Traditionally, statistical inference is taught in the context of probability samples and the nature of sampling error. This model is the basis for the test of significance. However, there are other ways to model systematic departures from chance and it turns out that our parametric (sampling based) tests tend to be good approximations of these alternatives.
Parametric tests of hypotheses rely on sampling theory to produce estimates of likely error. If a sample of a given size is taken from a population, knowledge of the systematic
nature of sampling makes testing and confidence intervals meaningful. With a population, sampling theory is simply not relevant and tests are not meaningful in the traditional sense. Inference is useless, there is nothing to infer to, there is just the thing...the
Some get around this by appealing to super-populations that the current census represents. I find these appeals unconvincing--parametric tests are premised on probability sampling and its characteristics. A population at a given time may be a sample of a larger population over time and place. However, I don't see any way that one could legitimately argue that this is a random (or more generally any form form of a probability) sample. Without a probability sample, sampling theory and the
traditional logic of testing simply do not apply. You may just as well test on the basis of a convenience sample.

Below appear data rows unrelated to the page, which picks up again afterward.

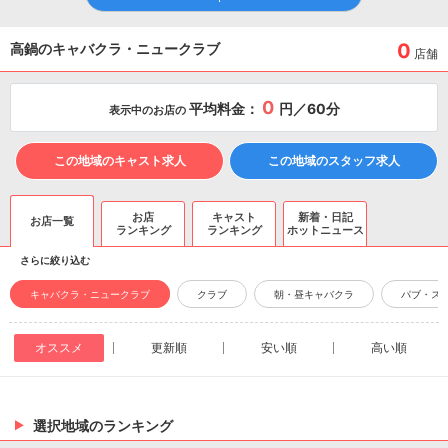
0
高鍋のキャバクラ・ニュークラブ
店舗
0
平均料金：
円／60分
表示中のお店の
この地域のキャスト求人
この地域のスタッフ求人
お店
キャスト
新着・日記
お店一覧
ランキング
ランキング
ホットニュース
さらに絞り込む
キャバクラ・ニュークラブ
クラブ
朝・昼キャバクラ
パブ・ス
オススメ
更新順
安い順
高い順
選択地域のランキング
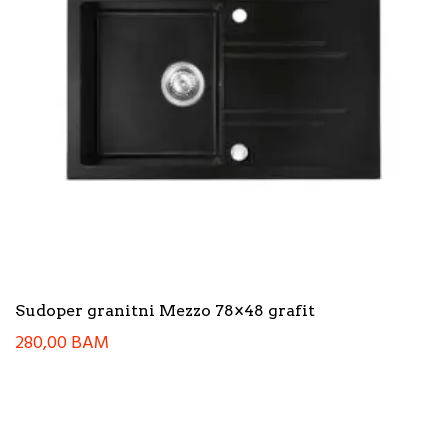
Sudoper granitni Mezzo 78×48 grafit
280,00
BAM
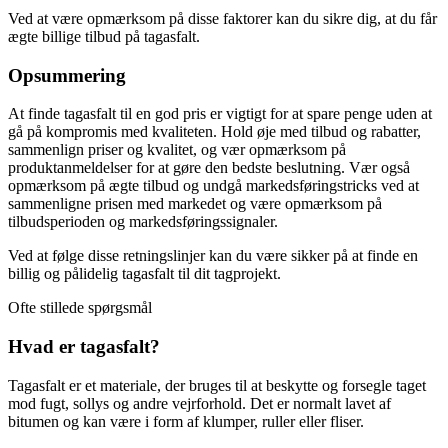
Ved at være opmærksom på disse faktorer kan du sikre dig, at du får
ægte billige tilbud på tagasfalt.
Opsummering
At finde tagasfalt til en god pris er vigtigt for at spare penge uden at
gå på kompromis med kvaliteten. Hold øje med tilbud og rabatter,
sammenlign priser og kvalitet, og vær opmærksom på
produktanmeldelser for at gøre den bedste beslutning. Vær også
opmærksom på ægte tilbud og undgå markedsføringstricks ved at
sammenligne prisen med markedet og være opmærksom på
tilbudsperioden og markedsføringssignaler.
Ved at følge disse retningslinjer kan du være sikker på at finde en
billig og pålidelig tagasfalt til dit tagprojekt.
Ofte stillede spørgsmål
Hvad er tagasfalt?
Tagasfalt er et materiale, der bruges til at beskytte og forsegle taget
mod fugt, sollys og andre vejrforhold. Det er normalt lavet af
bitumen og kan være i form af klumper, ruller eller fliser.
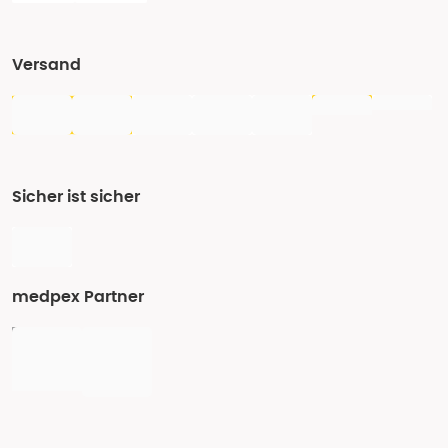
Versand
Sicher ist sicher
medpex Partner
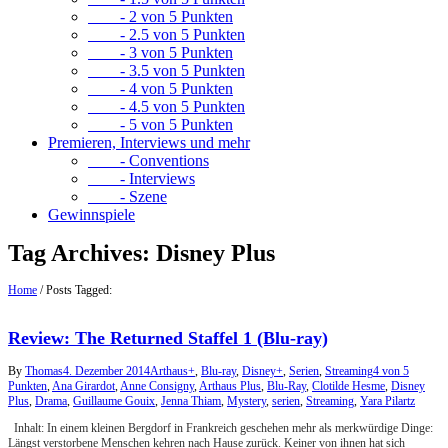
- 2 von 5 Punkten
- 2.5 von 5 Punkten
- 3 von 5 Punkten
- 3.5 von 5 Punkten
- 4 von 5 Punkten
- 4.5 von 5 Punkten
- 5 von 5 Punkten
Premieren, Interviews und mehr
- Conventions
- Interviews
- Szene
Gewinnspiele
Tag Archives:
Disney Plus
Home
/
Posts Tagged:
Review: The Returned Staffel 1 (Blu-ray)
By
Thomas
4. Dezember 2014
Arthaus+
,
Blu-ray
,
Disney+
,
Serien
,
Streaming
4 von 5
Punkten
,
Ana Girardot
,
Anne Consigny
,
Arthaus Plus
,
Blu-Ray
,
Clotilde Hesme
,
Disney
Plus
,
Drama
,
Guillaume Gouix
,
Jenna Thiam
,
Mystery
,
serien
,
Streaming
,
Yara Pilartz
Inhalt: In einem kleinen Bergdorf in Frankreich geschehen mehr als merkwürdige Dinge:
Längst verstorbene Menschen kehren nach Hause zurück. Keiner von ihnen hat sich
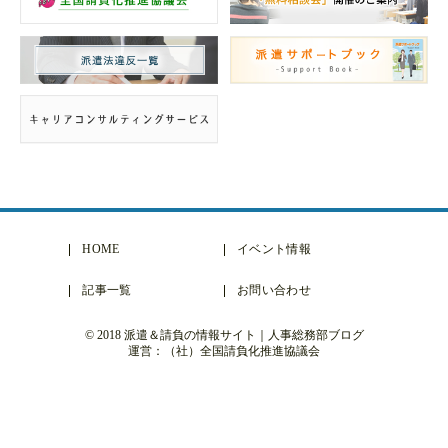
HOME
イベント情報
記事一覧
お問い合わせ
© 2018 派遣＆請負の情報サイト｜人事総務部ブログ
運営：（社）全国請負化推進協議会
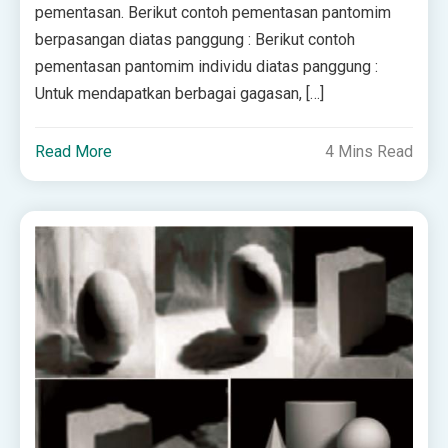
pementasan. Berikut contoh pementasan pantomim
berpasangan diatas panggung : Berikut contoh
pementasan pantomim individu diatas panggung :
Untuk mendapatkan berbagai gagasan, […]
Read More
4 Mins Read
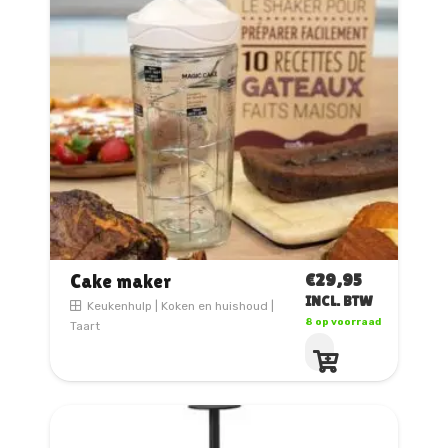
€
29,95
Cake maker
INCL. BTW
Keukenhulp
|
Koken en huishoud
|
8 op voorraad
Taart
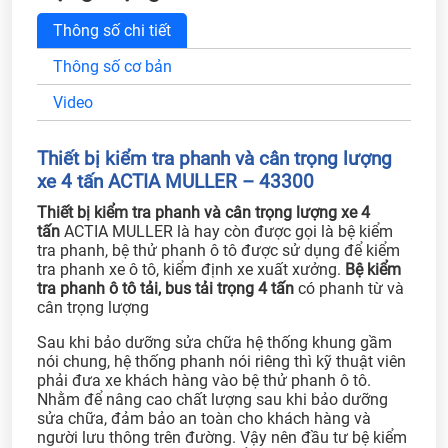
Thông số chi tiết
Thông số cơ bản
Video
Thiết bị kiểm tra phanh và cân trọng lượng
xe 4 tấn ACTIA MULLER – 43300
Thiết bị kiểm tra phanh và cân trọng lượng xe 4
tấn
ACTIA MULLER là hay còn được gọi là bệ kiểm
tra phanh, bệ thử phanh ô tô được sử dụng để kiểm
tra phanh xe ô tô, kiểm định xe xuất xưởng.
Bệ kiểm
tra phanh ô tô tải, bus tải trọng 4 tấn
có phanh từ và
cân trọng lượng
Sau khi bảo dưỡng sửa chữa hệ thống khung gầm
nói chung, hệ thống phanh nói riêng thì kỹ thuật viên
phải đưa xe khách hàng vào bệ thử phanh ô tô.
Nhằm để nâng cao chất lượng sau khi bảo dưỡng
sửa chữa, đảm bảo an toàn cho khách hàng và
người lưu thông trên đường. Vậy nên đầu tư bệ kiểm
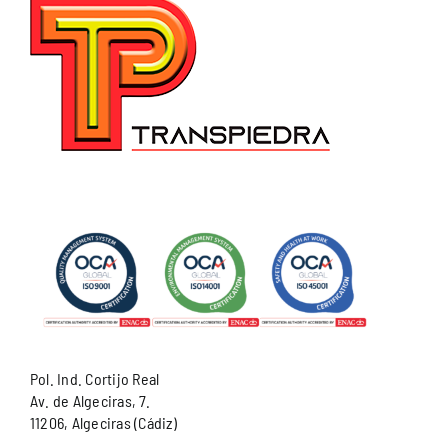
Pol. Ind. Cortijo Real
Av. de Algeciras, 7.
11206, Algeciras (Cádiz)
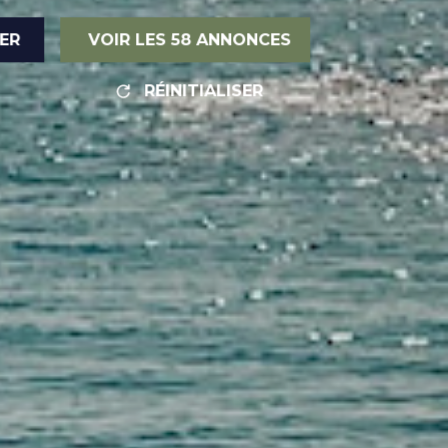
RER
VOIR LES
58
ANNONCES
RÉINITIALISER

Clearly, to accept testing when using a population, we need to dispense with the basis of those tests in sampling procedures. One way to do this is to recognize the close connection between our sample-theoretic tests--such as t, Z, and F--and randomization procedures. Randomization tests are based on the sample at hand. If I collect
data on the income of males and females, the probability model and the basis for our estimates of error are repeated random allocations of the actual data values. I could compare observed differences across groups to a distribution based on this randomization. (We do this all the time in experiments, by the way, where the random sampling from a population model is rarely appropriate).
Now, it turns out that sample-theoretic tests are often good approximations of randomization tests. So, ultimately, I think tests from populations are useful and meaningful within this framework and can help to distinguish systematic from chance variation--just like with sample-based tests. The logic used to get there is a little different, but it doesn't have much affect on the practical meaning and use of tests. Of course, it might be better to just use randomization and permutation tests directly given they are easily available with all our modern computing power.